Agency overview
- Formed: July 25, 2006
- Dissolved: 2010

Jurisdictional structure
- Operations jurisdiction: United States

Operational structure
- Agency executive: John J. Sieder, Director;
- Parent agency: Attorney General Department of Justice Criminal Division; ; ;

= National Gang Targeting Enforcement and Coordination Center =

The National Gang Targeting, Enforcement and Coordination Center (GangTECC) was an American multi-agency federal law enforcement center created by the United States Attorney General to investigate, disrupt and dismantle violent gangs in the United States. GangTECC was a program of the United States Department of Justice Criminal Division, with an attorney from the Criminal Division being assigned as its director. GangTECC were considered subject matter experts on gangs, and were the "one-stop-shop" for investigators and prosecutors at all levels of law enforcement in the United States.

GangTECC was composed of members from the;

- Criminal Division
- Federal Bureau of Investigation
- Bureau of Alcohol, Tobacco, Firearms and Explosives
- Drug Enforcement Administration
- United States Marshalls
- Bureau Of Prisons
- Immigration and Customs Enforcement.

GangTECC also worked with Gang Squad prosecutors and with the team at the National Gang Intelligence Center.

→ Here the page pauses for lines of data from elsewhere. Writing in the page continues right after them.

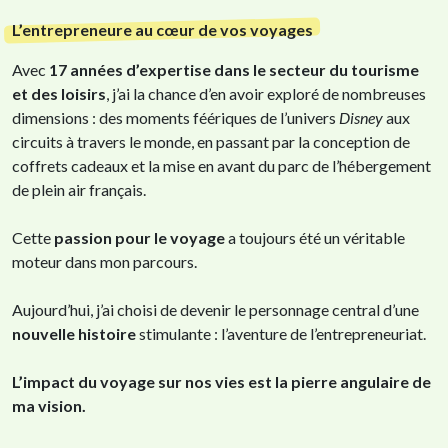
L’entrepreneure au cœur de vos voyages
Avec
17 années d’expertise dans le secteur du tourisme
et des loisirs
, j’ai la chance d’en avoir exploré de nombreuses
dimensions : des moments féériques de l’univers
Disney
aux
circuits à travers le monde, en passant par la conception de
coffrets cadeaux et la mise en avant du parc de l’hébergement
de plein air français.
Cette
passion pour le voyage
a toujours été un véritable
moteur dans mon parcours.
Aujourd’hui, j’ai choisi de devenir le personnage central d’une
nouvelle histoire
stimulante : l’aventure de l’entrepreneuriat.
L’impact du voyage sur nos vies est la pierre angulaire de
ma vision.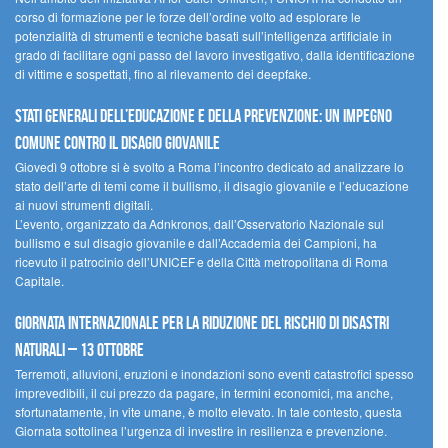
corso di formazione per le forze dell’ordine volto ad esplorare le
potenzialità di strumenti e tecniche basati sull’intelligenza artificiale in
grado di facilitare ogni passo del lavoro investigativo, dalla identificazione
di vittime e sospettati, fino al rilevamento dei deepfake.
Stati Generali dell’Educazione e della Prevenzione: un impegno
comune contro il disagio giovanile
Giovedì 9 ottobre si è svolto a Roma l’incontro dedicato ad analizzare lo
stato dell’arte di temi come il bullismo, il disagio giovanile e l’educazione
ai nuovi strumenti digitali.
L’evento, organizzato da Adnkronos, dall’Osservatorio Nazionale sul
bullismo e sul disagio giovanile e dall’Accademia dei Campioni, ha
ricevuto il patrocinio dell’UNICEF e della Città metropolitana di Roma
Capitale.
Giornata internazionale per la riduzione del rischio di disastri
naturali – 13 ottobre
Terremoti, alluvioni, eruzioni e inondazioni sono eventi catastrofici spesso
imprevedibili, il cui prezzo da pagare, in termini economici, ma anche,
sfortunatamente, in vite umane, è molto elevato. In tale contesto, questa
Giornata sottolinea l’urgenza di investire in resilienza e prevenzione.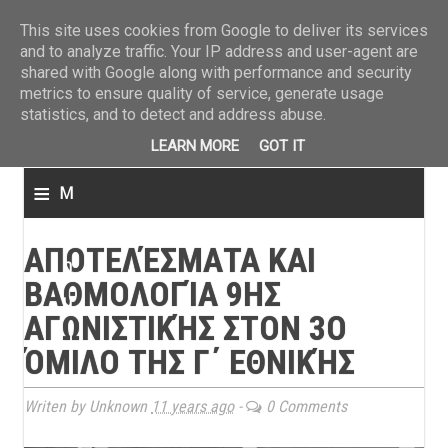
ΤΕΛΕΥΤΑΙΑ ΝΕΑ
»
Παναιτωλικός: Τα εισιτήρια με ΠΑΟΚ
»
Super League: Οι διαιτ
This site uses cookies from Google to deliver its services
and to analyze traffic. Your IP address and user-agent are
shared with Google along with performance and security
metrics to ensure quality of service, generate usage
statistics, and to detect and address abuse.
LEARN MORE
GOT IT
≡
M
e
ΑΠΟΤΕΛΈΣΜΑΤΑ ΚΑΙ
n
ΒΑΘΜΟΛΟΓΊΑ 9ΗΣ
u
ΑΓΩΝΙΣΤΙΚΉΣ ΣΤΟΝ 3Ο
ΌΜΙΛΟ ΤΗΣ Γ΄ ΕΘΝΙΚΉΣ
Writen by Unknown
11 years ago
-
0 Comments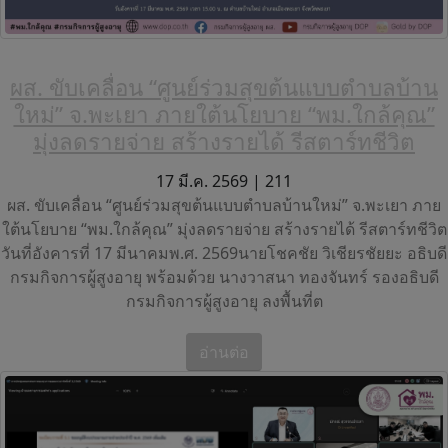
ผส. ขับเคลื่อน “ศูนย์ร่วมสุขต้นแบบตำบลบ้าน
ใหม่” จ.พะเยา ภายใต้นโยบาย “พม.ใกล้คุณ”
มุ่งลดรายจ่าย สร้างรายได้ รีสตาร์ทชีวิต
17 มี.ค. 2569 |
211
ผส. ขับเคลื่อน “ศูนย์ร่วมสุขต้นแบบตำบลบ้านใหม่” จ.พะเยา ภาย
ใต้นโยบาย “พม.ใกล้คุณ” มุ่งลดรายจ่าย สร้างรายได้ รีสตาร์ทชีวิต
วันที่อังคารที่ 17 มีนาคมพ.ศ. 2569นายโชคชัย วิเชียรชัยยะ อธิบดี
กรมกิจการผู้สูงอายุ พร้อมด้วย นางวาสนา ทองจันทร์ รองอธิบดี
กรมกิจการผู้สูงอายุ ลงพื้นที่ต
อ่านต่อ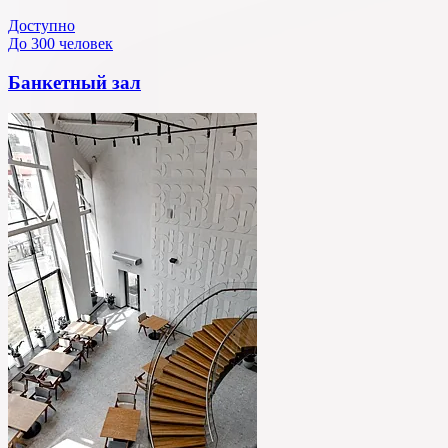
Доступно
До 300 человек
Банкетный зал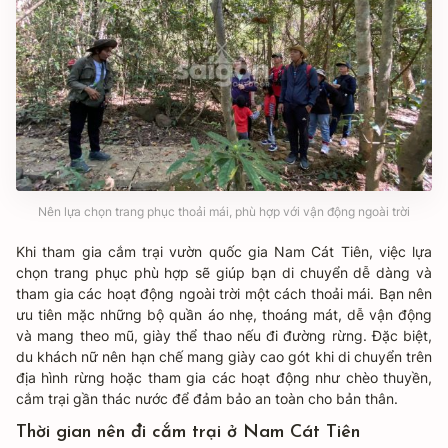
Nên lựa chọn trang phục thoải mái, phù hợp với vận động ngoài trời
Khi tham gia cắm trại vườn quốc gia Nam Cát Tiên, việc lựa
chọn trang phục phù hợp sẽ giúp bạn di chuyển dễ dàng và
tham gia các hoạt động ngoài trời một cách thoải mái. Bạn nên
ưu tiên mặc những bộ quần áo nhẹ, thoáng mát, dễ vận động
và mang theo mũ, giày thể thao nếu đi đường rừng. Đặc biệt,
du khách nữ nên hạn chế mang giày cao gót khi di chuyển trên
địa hình rừng hoặc tham gia các hoạt động như chèo thuyền,
cắm trại gần thác nước để đảm bảo an toàn cho bản thân.
Thời gian nên đi cắm trại ở Nam Cát Tiên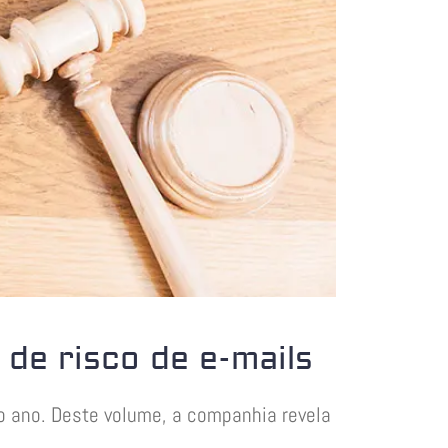
de risco de e-mails
o ano. Deste volume, a companhia revela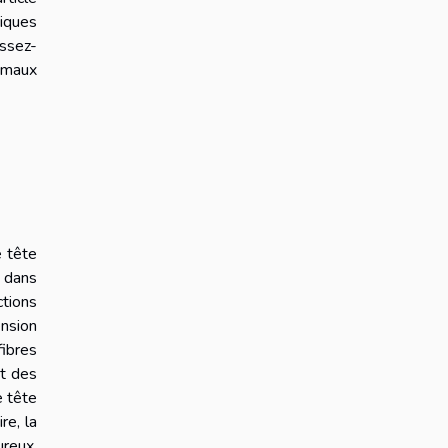
niques
issez-
s maux
e tête
é dans
ctions
nsion
ibres
et des
e tête
re, la
ureux,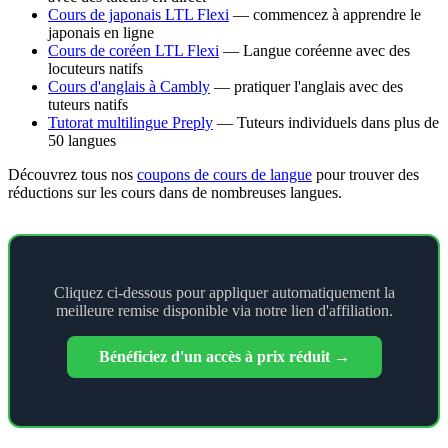
Cours de japonais LTL Flexi
— commencez à apprendre le
japonais en ligne
Cours de coréen LTL Flexi
— Langue coréenne avec des
locuteurs natifs
Cours d'anglais à Cambly
— pratiquer l'anglais avec des
tuteurs natifs
Tutorat multilingue Preply
— Tuteurs individuels dans plus de
50 langues
Découvrez tous nos
coupons de cours de langue
pour trouver des
réductions sur les cours dans de nombreuses langues.
Cliquez ci-dessous pour appliquer automatiquement la
meilleure remise disponible via notre lien d'affiliation.
Bénéficiez d'un accès à prix réduit →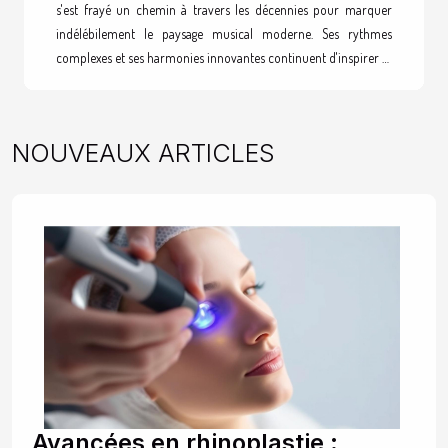
s'est frayé un chemin à travers les décennies pour marquer
indélébilement le paysage musical moderne. Ses rythmes
complexes et ses harmonies innovantes continuent d'inspirer et
de façonner les sons contemporains. Cet article invite à plonger
au cœur de l'évolution du jazz fusion et à explorer son impact
profond sur la musique d'aujourd'hui. Les origines du jazz
NOUVEAUX ARTICLES
fusion Dans les tumultueuses années 1960, un nouveau genre
musical a vu le jour, bouleversant les conventions et explorant
de nouvelles sonorités. Le jazz fusion, né de...
Avancées en rhinoplastie :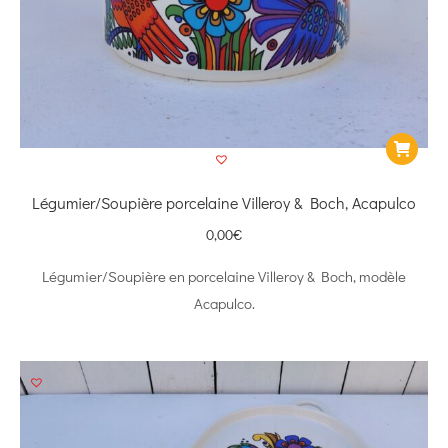
Légumier/Soupière porcelaine Villeroy & Boch, Acapulco
0,00
€
Légumier/Soupière en porcelaine Villeroy & Boch, modèle
Acapulco.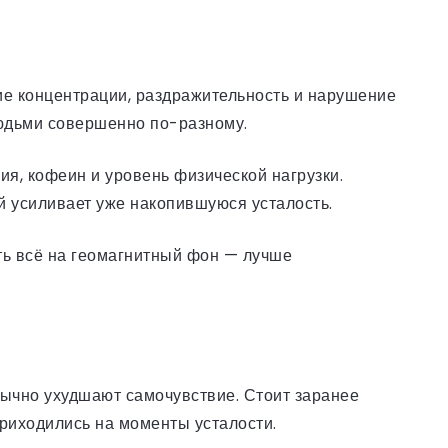
е концентрации, раздражительность и нарушение
людьми совершенно по-разному.
я, кофеин и уровень физической нагрузки.
й усиливает уже накопившуюся усталость.
ь всё на геомагнитный фон — лучше
бычно ухудшают самочувствие. Стоит заранее
приходились на моменты усталости.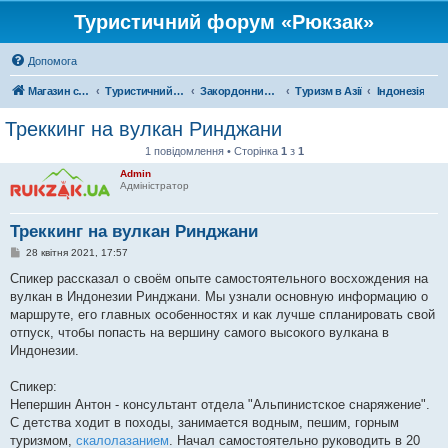
Туристичний форум «Рюкзак»
Допомога
Магазин спорядження
Туристичний форум «Рюкзак»
Закордонний туризм
Туризм в Азії
Індонезія
Треккинг на вулкан Ринджани
1 повідомлення • Сторінка
1
з
1
Admin
Адміністратор
Треккинг на вулкан Ринджани
П
28 квітня 2021, 17:57
о
в
Спикер рассказал о своём опыте самостоятельного восхождения на
і
вулкан в Индонезии Ринджани. Мы узнали основную информацию о
д
о
маршруте, его главных особенностях и как лучше спланировать свой
м
отпуск, чтобы попасть на вершину самого высокого вулкана в
л
е
Индонезии.
н
н
я
Спикер:
Непершин Антон - консультант отдела "Альпинистское снаряжение".
С детства ходит в походы, занимается водным, пешим, горным
туризмом,
скалолазанием
. Начал самостоятельно руководить в 20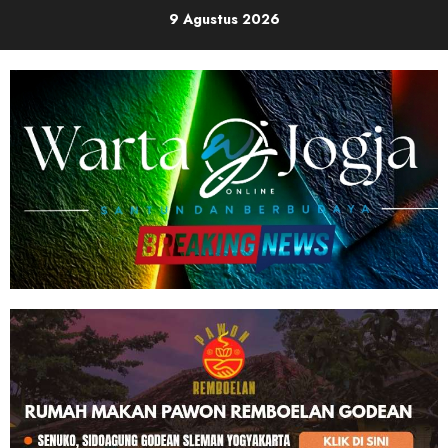
Skip
9 Agustus 2026
to
content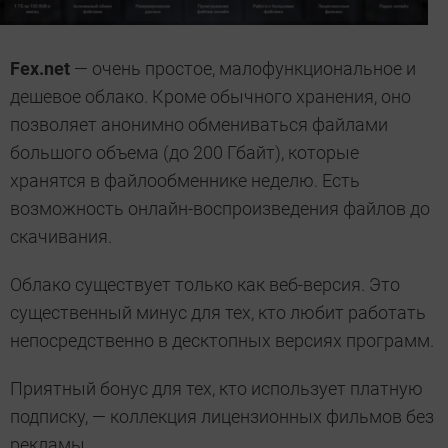
Fex.net
— очень простое, малофункциональное и
дешевое облако. Кроме обычного хранения, оно
позволяет анонимно обмениваться файлами
большого объема (до 200 Гбайт), которые
хранятся в файлообменнике неделю. Есть
возможность онлайн-воспроизведения файлов до
скачивания.
Облако существует только как веб-версия. Это
существенный минус для тех, кто любит работать
непосредственно в десктопных версиях программ.
Приятный бонус для тех, кто использует платную
подписку, — коллекция лицензионных фильмов без
рекламы.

GangTECC's mission provided that it:

- Assisted the initiation of gang-related investigations
- Aided in the coordination, deconfliction, and effectiveness of gang-related initiatives, investigations, and prosecutions
- Developed and enhanced understanding of the national gang problem
- Proposed strategies to neutralize the most violent and significant threats

In 2010, GangTECC worked closely with the DEA Special Operations Division.

Later in 2010, GangTECC was dissolved, and elements of it were divided across the Department of Justice.